Feature: Allow for additional attributes

[terence1990]

I needed a data attribute on the link in my project so thought this would be helpful for others

[ljosa]

What quoting is necessary here? I know we don't have any quoting for target, but that one has a much more limited use.

Can you please add unit tests? See test_urlize.js.

The last line should end with a newline.

[terence1990]

@ljosa i'll do this on Friday, what do you mean by quoting? - do you mean code commenting?

[ljosa]

Perhaps I should have written "escaping" instead of "quoting." The code builds HTML. As you know, many characters have special meaning in HTML. If these characters occur in the value of your data attribute, then the result can be invalid HTML (or even a security problem, such as an XSS vulnerability, depending on where the value comes from). I believe that &, <, >, `, and " need to be escaped (but please give that some thought and make sure it's correct).

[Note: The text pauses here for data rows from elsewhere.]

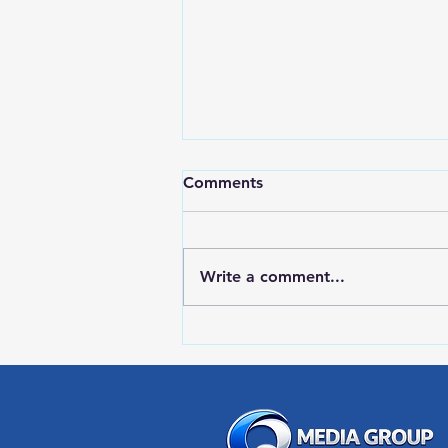
Comments
Write a comment...
RWPD License Plate Readers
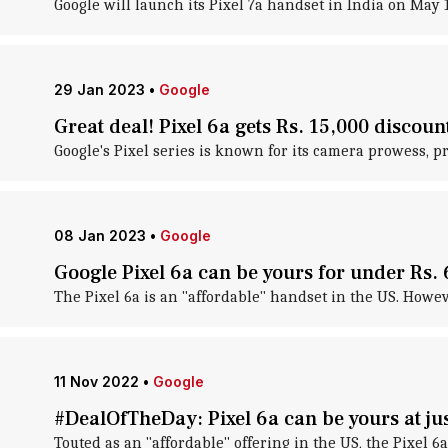
Google will launch its Pixel 7a handset in India on May 11
29 Jan 2023
•
Google
Great deal! Pixel 6a gets Rs. 15,000 discoun
Google's Pixel series is known for its camera prowess, 
08 Jan 2023
•
Google
Google Pixel 6a can be yours for under Rs. 
The Pixel 6a is an "affordable" handset in the US. However
11 Nov 2022
•
Google
#DealOfTheDay: Pixel 6a can be yours at jus
Touted as an "affordable" offering in the US, the Pixel 6a 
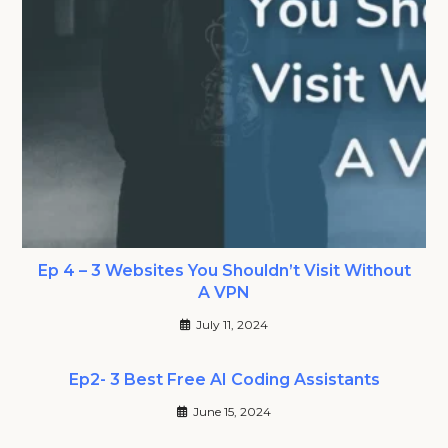
Ep 4 – 3 Websites You Shouldn’t Visit Without
A VPN
July 11, 2024
Ep2- 3 Best Free AI Coding Assistants
June 15, 2024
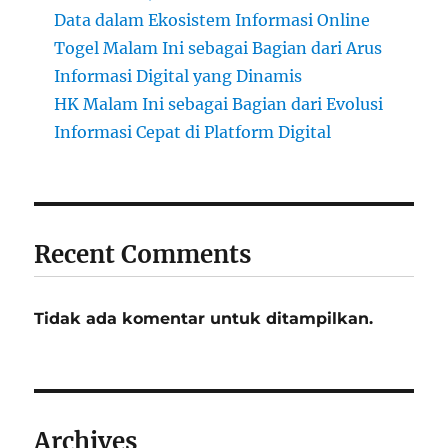
Data dalam Ekosistem Informasi Online
Togel Malam Ini sebagai Bagian dari Arus
Informasi Digital yang Dinamis
HK Malam Ini sebagai Bagian dari Evolusi
Informasi Cepat di Platform Digital
Recent Comments
Tidak ada komentar untuk ditampilkan.
Archives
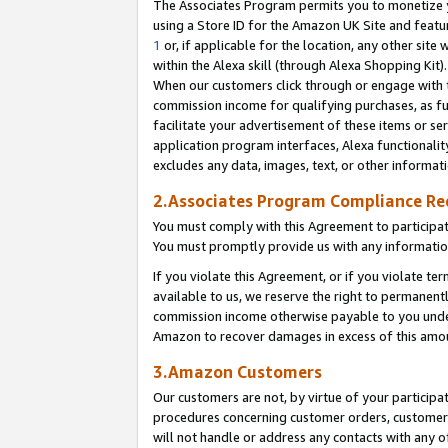
The Associates Program permits you to monetize yo
using a Store ID for the Amazon UK Site and featu
1
or, if applicable for the location, any other site 
within the Alexa skill (through Alexa Shopping Kit
When our customers click through or engage with th
commission income for qualifying purchases, as furt
facilitate your advertisement of these items or ser
application program interfaces, Alexa functionalit
excludes any data, images, text, or other informat
2.Associates Program Compliance R
You must comply with this Agreement to participa
You must promptly provide us with any information
If you violate this Agreement, or if you violate t
available to us, we reserve the right to permanent
commission income otherwise payable to you under 
Amazon to recover damages in excess of this amo
3.Amazon Customers
Our customers are not, by virtue of your participat
procedures concerning customer orders, customer 
will not handle or address any contacts with any o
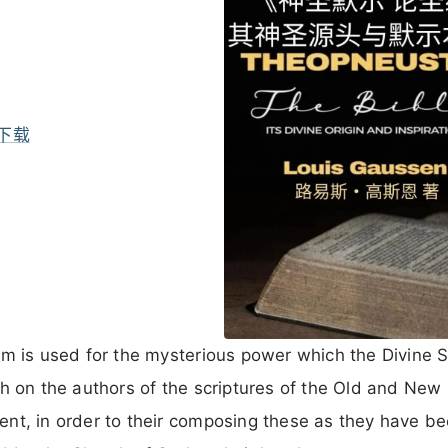
下载
rm is used for the mysterious power which the Divine Sp
th on the authors of the scriptures of the Old and New
nt, in order to their composing these as they have b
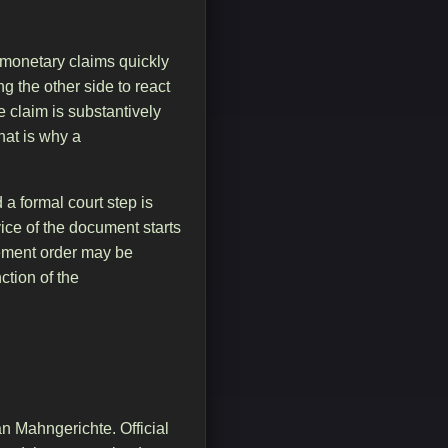
 monetary claims quickly
ng the other side to react
 claim is substantively
That is why a
a formal court step is
vice of the document starts
rcement order may be
tion of the
n Mahngerichte. Official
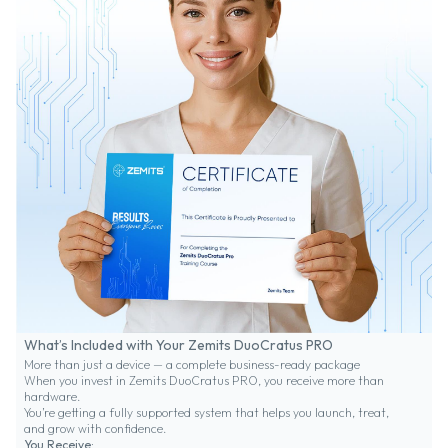
What’s Included with Your Zemits DuoCratus PRO
More than just a device — a complete business-ready package
When you invest in Zemits DuoCratus PRO, you receive more than
hardware.
You’re getting a fully supported system that helps you launch, treat,
and grow with confidence.
You Receive:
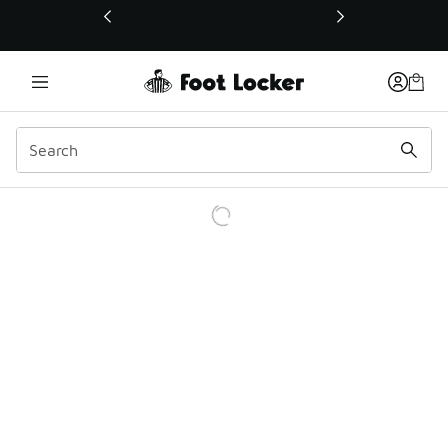
This link will open in a new window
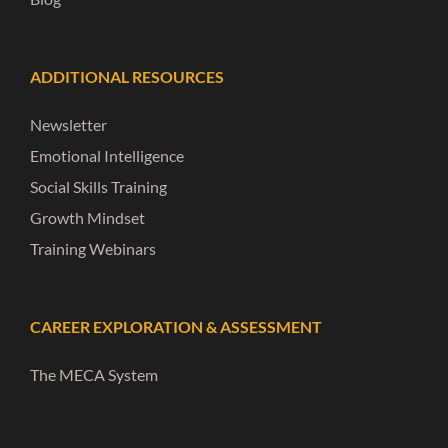
ADDITIONAL RESOURCES
Newsletter
Emotional Intelligence
Social Skills Training
Growth Mindset
Training Webinars
CAREER EXPLORATION & ASSESSMENT
The MECA System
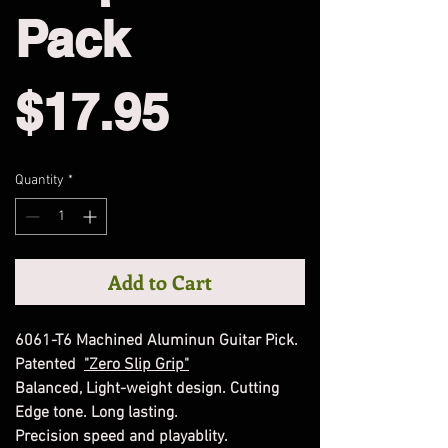
Pack
Price
$17.95
Quantity
*
Add to Cart
6061-T6 Machined Aluminun Guitar Pick.
Patented
"Zero Slip Grip"
Balanced, Light-weight design. Cutting
Edge tone. Long lasting.
Precision speed and playablity.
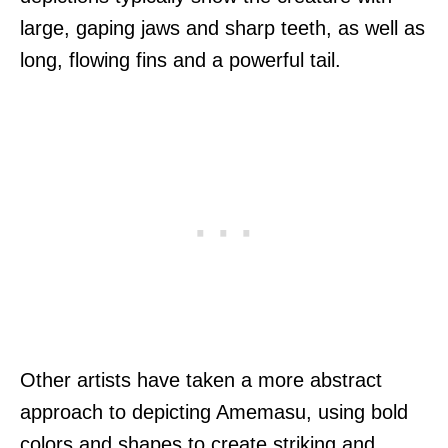
large, gaping jaws and sharp teeth, as well as
long, flowing fins and a powerful tail.
Other artists have taken a more abstract
approach to depicting Amemasu, using bold
colors and shapes to create striking and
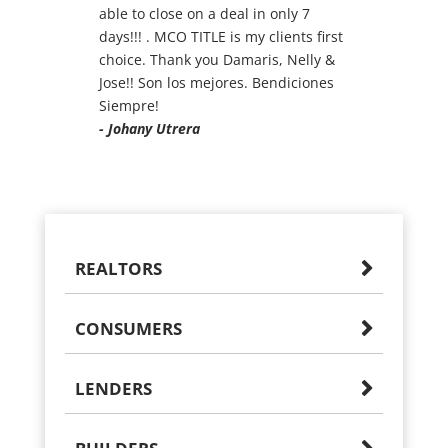
able to close on a deal in only 7
days!!! . MCO TITLE is my clients first
choice. Thank you Damaris, Nelly &
Jose!! Son los mejores. Bendiciones
Siempre!
- Johany Utrera
REALTORS
CONSUMERS
LENDERS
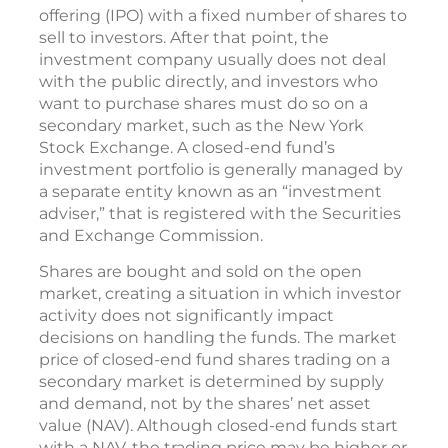
offering (IPO) with a fixed number of shares to
sell to investors. After that point, the
investment company usually does not deal
with the public directly, and investors who
want to purchase shares must do so on a
secondary market, such as the New York
Stock Exchange. A closed-end fund’s
investment portfolio is generally managed by
a separate entity known as an “investment
adviser,” that is registered with the Securities
and Exchange Commission.
Shares are bought and sold on the open
market, creating a situation in which investor
activity does not significantly impact
decisions on handling the funds. The market
price of closed-end fund shares trading on a
secondary market is determined by supply
and demand, not by the shares’ net asset
value (NAV). Although closed-end funds start
with a NAV, the trading price may be higher or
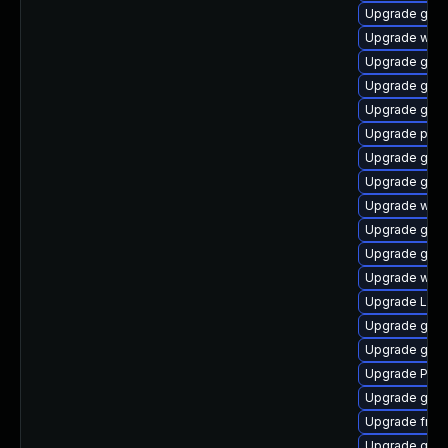
Upgrade gtk3
Upgrade webk
Upgrade gvf
Upgrade gnom
Upgrade gtk3
Upgrade pipe
Upgrade gvfs
Upgrade gno
Upgrade webk
Upgrade gnom
Upgrade gno
Upgrade webk
Upgrade LibR
Upgrade gvfs
Upgrade gno
Upgrade Pack
Upgrade gno
Upgrade frei0
Upgrade gvfs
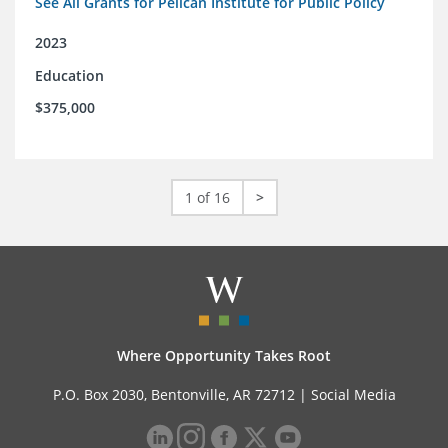
See All Grants for Pelican Institute for Public Policy
2023
Education
$375,000
1 of 16
>
Where Opportunity Takes Root
P.O. Box 2030, Bentonville, AR 72712 |
Social Media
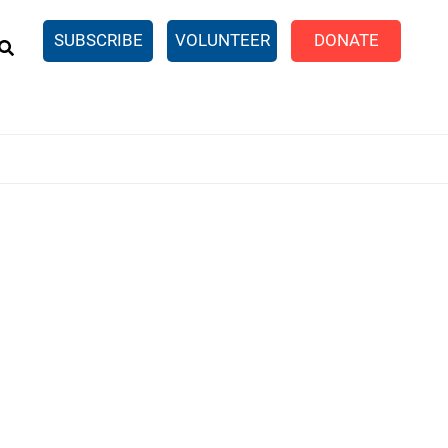
EARCH
SUBSCRIBE
VOLUNTEER
DONATE
n United
SingleCare
eTaxes.com
Volunteer Income Tax
ance)
y Simulator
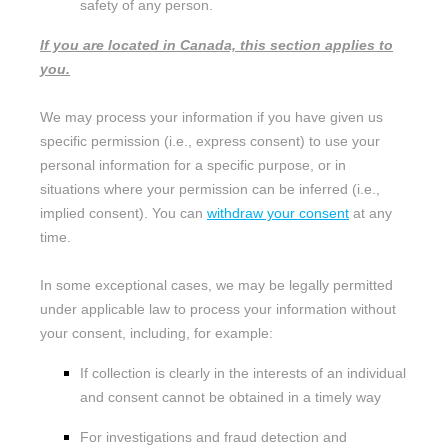
safety of any person.
If you are located in Canada, this section applies to
you.
We may process your information if you have given us
specific permission (i.e.
,
express consent) to use your
personal information for a specific purpose, or in
situations where your permission can be inferred (i.e.
,
implied consent). You can
withdraw your consent
at any
time.
In some exceptional cases, we may be legally permitted
under applicable law to process your information without
your consent, including, for example:
If collection is clearly in the interests of an individual
and consent cannot be obtained in a timely way
For investigations and fraud detection and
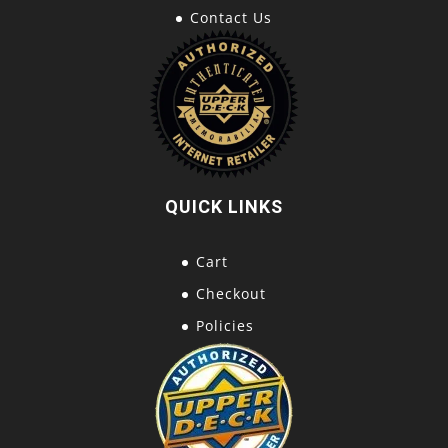
Contact Us
QUICK LINKS
Cart
Checkout
Policies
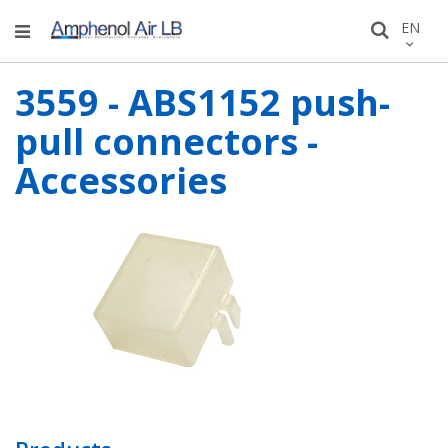
Skip
LANGU
EN
Search
to
Conten
3559 - ABS1152 push-
pull connectors -
Accessories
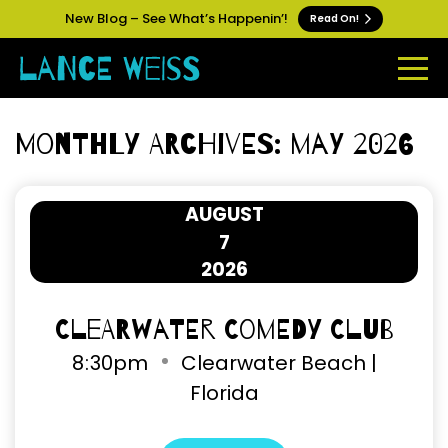
New Blog – See What’s Happenin’!
Read On!
Monthly Archives: May 2026
AUGUST
7
2026
Clearwater Comedy Club
8
:
30pm
Clearwater Beach |
Florida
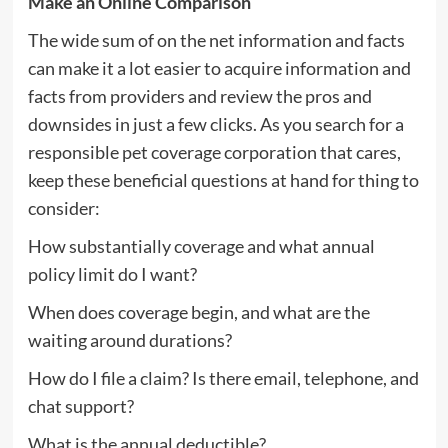
Make an Online Comparison
The wide sum of on the net information and facts
can make it a lot easier to acquire information and
facts from providers and review the pros and
downsides in just a few clicks. As you search for a
responsible pet coverage corporation that cares,
keep these beneficial questions at hand for thing to
consider:
How substantially coverage and what annual
policy limit do I want?
When does coverage begin, and what are the
waiting around durations?
How do I file a claim? Is there email, telephone, and
chat support?
What is the annual deductible?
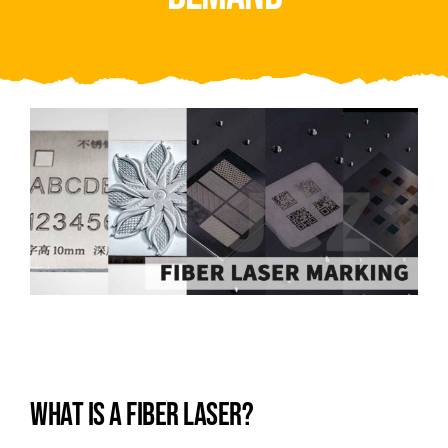
Video
About Us
Contact Us
WHAT IS A FIBER LASER?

Perhaps it would be a good idea to validate the names of the data attributes also, since controls, U+0020 SPACE, U+0022 ("), U+0027 ('), U+003E (>), U+002F (/), U+003D (=), and noncharacters are not allowed in HTML attribute names (source).

[terence1990]

Hey @ljosa - have escaped values and removed illegal characters from keys and added tests - all asserting true

[ljosa]

Sorry, that's not right kind of escaping. If you have an HTML document with

<a id="foo" href="http://www.example.com/" position="left" open-in-app="%22%2Ctrue">http://www.example.com/</a>

then
document.getElementById('foo').getAttribute('open-in-app')
returns "%22%2Ctrue",
which is not what you want. You'll have to replace the illegal characters with HTML entities. For instance:

<a id="foo" href="http://www.example.com/" position="left" open-in-app="&quot;,true">http://www.example.com/</a>

Then, document.getElementById('foo').getAttribute('open-in-app') returns "\",true" as it should.

[terence1990]

@ljosa just made another commit fixes this to ensure HTMLEntities are returned - tests updated and asserting true

[ljosa]

A few problems still:

• In the value, ampersand (&) needs to be escaped as &.
• In the value, backtick (`) needs to be escaped as `.
• The correct escape for single quote (') is ', not ‘.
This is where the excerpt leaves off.